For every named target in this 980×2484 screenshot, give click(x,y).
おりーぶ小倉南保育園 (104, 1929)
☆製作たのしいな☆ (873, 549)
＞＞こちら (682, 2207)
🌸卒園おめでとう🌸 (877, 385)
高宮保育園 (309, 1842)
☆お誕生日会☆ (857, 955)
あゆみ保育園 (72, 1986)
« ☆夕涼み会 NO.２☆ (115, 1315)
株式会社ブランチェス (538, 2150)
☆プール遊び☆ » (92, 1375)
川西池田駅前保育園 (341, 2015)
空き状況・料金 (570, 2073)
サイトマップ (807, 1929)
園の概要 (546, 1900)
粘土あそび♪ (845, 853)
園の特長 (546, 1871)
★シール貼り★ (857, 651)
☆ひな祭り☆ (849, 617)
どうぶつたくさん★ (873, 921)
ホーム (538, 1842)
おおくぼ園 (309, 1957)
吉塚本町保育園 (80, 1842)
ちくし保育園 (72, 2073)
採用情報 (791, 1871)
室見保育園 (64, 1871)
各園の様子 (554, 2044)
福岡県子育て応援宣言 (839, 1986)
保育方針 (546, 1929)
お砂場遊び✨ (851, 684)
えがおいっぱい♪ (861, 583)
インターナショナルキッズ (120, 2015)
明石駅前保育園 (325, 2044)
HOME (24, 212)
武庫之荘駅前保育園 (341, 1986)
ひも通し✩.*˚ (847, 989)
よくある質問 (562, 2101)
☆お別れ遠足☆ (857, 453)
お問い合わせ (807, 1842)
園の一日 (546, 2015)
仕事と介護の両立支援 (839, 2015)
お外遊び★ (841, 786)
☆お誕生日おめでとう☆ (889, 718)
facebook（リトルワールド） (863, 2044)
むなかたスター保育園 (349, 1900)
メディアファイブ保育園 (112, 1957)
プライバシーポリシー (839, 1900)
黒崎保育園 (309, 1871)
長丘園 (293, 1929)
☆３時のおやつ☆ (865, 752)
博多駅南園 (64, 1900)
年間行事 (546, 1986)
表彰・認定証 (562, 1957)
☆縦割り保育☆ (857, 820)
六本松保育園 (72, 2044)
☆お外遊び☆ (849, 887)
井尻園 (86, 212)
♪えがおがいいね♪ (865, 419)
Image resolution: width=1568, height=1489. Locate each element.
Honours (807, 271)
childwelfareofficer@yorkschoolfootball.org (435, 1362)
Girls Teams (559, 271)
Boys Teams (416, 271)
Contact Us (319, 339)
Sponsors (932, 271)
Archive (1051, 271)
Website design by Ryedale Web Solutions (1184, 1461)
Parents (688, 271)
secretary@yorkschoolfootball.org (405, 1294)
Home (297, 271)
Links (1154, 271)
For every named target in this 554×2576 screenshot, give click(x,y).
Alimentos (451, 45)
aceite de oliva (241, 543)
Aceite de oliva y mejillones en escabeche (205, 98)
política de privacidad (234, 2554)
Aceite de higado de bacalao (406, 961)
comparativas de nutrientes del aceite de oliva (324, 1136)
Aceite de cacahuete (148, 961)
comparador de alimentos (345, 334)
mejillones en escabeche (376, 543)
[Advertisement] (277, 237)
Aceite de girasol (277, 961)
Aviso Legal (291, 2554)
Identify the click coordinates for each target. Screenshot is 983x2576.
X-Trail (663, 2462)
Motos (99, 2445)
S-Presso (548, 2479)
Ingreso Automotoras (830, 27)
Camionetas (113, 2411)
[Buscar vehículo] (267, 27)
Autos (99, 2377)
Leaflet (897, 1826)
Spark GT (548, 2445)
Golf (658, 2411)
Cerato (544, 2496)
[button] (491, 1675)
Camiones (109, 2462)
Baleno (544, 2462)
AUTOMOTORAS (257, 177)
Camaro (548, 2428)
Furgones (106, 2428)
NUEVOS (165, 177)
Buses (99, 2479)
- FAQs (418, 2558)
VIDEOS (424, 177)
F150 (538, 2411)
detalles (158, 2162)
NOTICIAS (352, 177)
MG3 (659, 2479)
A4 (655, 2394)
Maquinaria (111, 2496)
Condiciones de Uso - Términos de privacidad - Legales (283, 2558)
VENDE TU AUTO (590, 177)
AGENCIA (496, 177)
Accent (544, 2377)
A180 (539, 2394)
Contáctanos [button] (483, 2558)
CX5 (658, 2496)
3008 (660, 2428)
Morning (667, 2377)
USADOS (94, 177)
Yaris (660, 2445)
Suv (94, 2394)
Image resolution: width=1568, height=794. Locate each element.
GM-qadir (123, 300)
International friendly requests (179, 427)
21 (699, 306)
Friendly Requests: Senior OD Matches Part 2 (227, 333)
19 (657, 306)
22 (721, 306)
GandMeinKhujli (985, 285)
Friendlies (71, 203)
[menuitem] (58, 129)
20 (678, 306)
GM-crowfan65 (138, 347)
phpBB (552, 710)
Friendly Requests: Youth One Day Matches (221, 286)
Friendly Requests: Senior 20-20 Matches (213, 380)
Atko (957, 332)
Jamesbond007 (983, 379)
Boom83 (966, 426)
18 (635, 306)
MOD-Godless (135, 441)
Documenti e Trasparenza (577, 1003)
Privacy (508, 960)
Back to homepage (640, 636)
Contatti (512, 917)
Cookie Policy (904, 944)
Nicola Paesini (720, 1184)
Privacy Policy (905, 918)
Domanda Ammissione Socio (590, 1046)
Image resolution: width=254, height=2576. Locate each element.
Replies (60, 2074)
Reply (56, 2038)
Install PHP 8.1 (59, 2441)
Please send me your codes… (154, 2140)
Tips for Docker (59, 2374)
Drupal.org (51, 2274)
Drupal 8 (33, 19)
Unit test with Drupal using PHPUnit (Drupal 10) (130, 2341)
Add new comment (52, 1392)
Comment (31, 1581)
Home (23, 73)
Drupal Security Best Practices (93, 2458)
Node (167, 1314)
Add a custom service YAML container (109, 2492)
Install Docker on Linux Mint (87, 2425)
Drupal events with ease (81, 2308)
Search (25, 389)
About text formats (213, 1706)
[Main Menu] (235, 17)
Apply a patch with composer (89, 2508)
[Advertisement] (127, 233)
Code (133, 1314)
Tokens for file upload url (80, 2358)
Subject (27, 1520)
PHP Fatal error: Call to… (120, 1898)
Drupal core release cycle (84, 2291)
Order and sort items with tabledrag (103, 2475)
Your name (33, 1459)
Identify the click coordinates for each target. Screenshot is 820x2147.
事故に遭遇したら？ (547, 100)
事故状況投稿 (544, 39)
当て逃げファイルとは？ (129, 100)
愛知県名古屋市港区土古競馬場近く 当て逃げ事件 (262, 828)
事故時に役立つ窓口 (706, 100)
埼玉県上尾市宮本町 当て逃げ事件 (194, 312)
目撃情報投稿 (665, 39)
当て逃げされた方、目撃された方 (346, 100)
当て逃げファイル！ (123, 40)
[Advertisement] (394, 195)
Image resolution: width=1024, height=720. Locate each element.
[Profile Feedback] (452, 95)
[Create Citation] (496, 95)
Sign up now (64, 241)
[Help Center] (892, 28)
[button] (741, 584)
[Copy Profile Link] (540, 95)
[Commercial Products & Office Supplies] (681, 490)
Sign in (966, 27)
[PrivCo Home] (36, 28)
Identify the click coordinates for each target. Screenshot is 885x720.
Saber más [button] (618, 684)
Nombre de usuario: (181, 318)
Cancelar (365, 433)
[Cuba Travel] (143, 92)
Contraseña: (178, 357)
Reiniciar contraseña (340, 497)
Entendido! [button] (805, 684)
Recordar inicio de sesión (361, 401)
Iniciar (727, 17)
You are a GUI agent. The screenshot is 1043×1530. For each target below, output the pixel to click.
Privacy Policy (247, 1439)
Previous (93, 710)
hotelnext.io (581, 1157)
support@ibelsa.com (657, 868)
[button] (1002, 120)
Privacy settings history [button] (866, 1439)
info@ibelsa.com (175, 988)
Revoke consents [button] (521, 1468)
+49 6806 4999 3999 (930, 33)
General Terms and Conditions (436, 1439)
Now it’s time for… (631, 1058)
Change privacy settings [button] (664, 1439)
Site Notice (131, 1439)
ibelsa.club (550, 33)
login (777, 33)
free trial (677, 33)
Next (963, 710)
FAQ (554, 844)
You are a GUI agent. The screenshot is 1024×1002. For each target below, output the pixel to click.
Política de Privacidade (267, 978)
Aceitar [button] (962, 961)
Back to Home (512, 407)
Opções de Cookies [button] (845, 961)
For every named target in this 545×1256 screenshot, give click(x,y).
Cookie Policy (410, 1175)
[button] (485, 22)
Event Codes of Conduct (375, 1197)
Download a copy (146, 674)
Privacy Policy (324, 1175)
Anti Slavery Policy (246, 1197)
-------------------------
— DIRECTIONS —
Only the lines from the one that holds "事故に遭遇したら？ (547, 100)" through the end of the records should appear in the answer, each restated exactly.

— RESPONSE BELOW —
事故に遭遇したら？ (547, 100)
事故状況投稿 (544, 39)
当て逃げファイルとは？ (129, 100)
愛知県名古屋市港区土古競馬場近く 当て逃げ事件 (262, 828)
事故時に役立つ窓口 (706, 100)
埼玉県上尾市宮本町 当て逃げ事件 (194, 312)
目撃情報投稿 (665, 39)
当て逃げされた方、目撃された方 (346, 100)
当て逃げファイル！ (123, 40)
[Advertisement] (394, 195)
Image resolution: width=1024, height=720. Locate each element.
[Profile Feedback] (452, 95)
[Create Citation] (496, 95)
Sign up now (64, 241)
[Help Center] (892, 28)
[button] (741, 584)
[Copy Profile Link] (540, 95)
[Commercial Products & Office Supplies] (681, 490)
Sign in (966, 27)
[PrivCo Home] (36, 28)
Identify the click coordinates for each target. Screenshot is 885x720.
Saber más [button] (618, 684)
Nombre de usuario: (181, 318)
Cancelar (365, 433)
[Cuba Travel] (143, 92)
Contraseña: (178, 357)
Reiniciar contraseña (340, 497)
Entendido! [button] (805, 684)
Recordar inicio de sesión (361, 401)
Iniciar (727, 17)
You are a GUI agent. The screenshot is 1043×1530. For each target below, output the pixel to click.
Privacy Policy (247, 1439)
Previous (93, 710)
hotelnext.io (581, 1157)
support@ibelsa.com (657, 868)
[button] (1002, 120)
Privacy settings history [button] (866, 1439)
info@ibelsa.com (175, 988)
Revoke consents [button] (521, 1468)
+49 6806 4999 3999 (930, 33)
General Terms and Conditions (436, 1439)
Now it’s time for… (631, 1058)
Change privacy settings [button] (664, 1439)
Site Notice (131, 1439)
ibelsa.club (550, 33)
login (777, 33)
free trial (677, 33)
Next (963, 710)
FAQ (554, 844)
You are a GUI agent. The screenshot is 1024×1002. For each target below, output the pixel to click.
Política de Privacidade (267, 978)
Aceitar [button] (962, 961)
Back to Home (512, 407)
Opções de Cookies [button] (845, 961)
For every named target in this 545×1256 screenshot, give click(x,y).
Cookie Policy (410, 1175)
[button] (485, 22)
Event Codes of Conduct (375, 1197)
Download a copy (146, 674)
Privacy Policy (324, 1175)
Anti Slavery Policy (246, 1197)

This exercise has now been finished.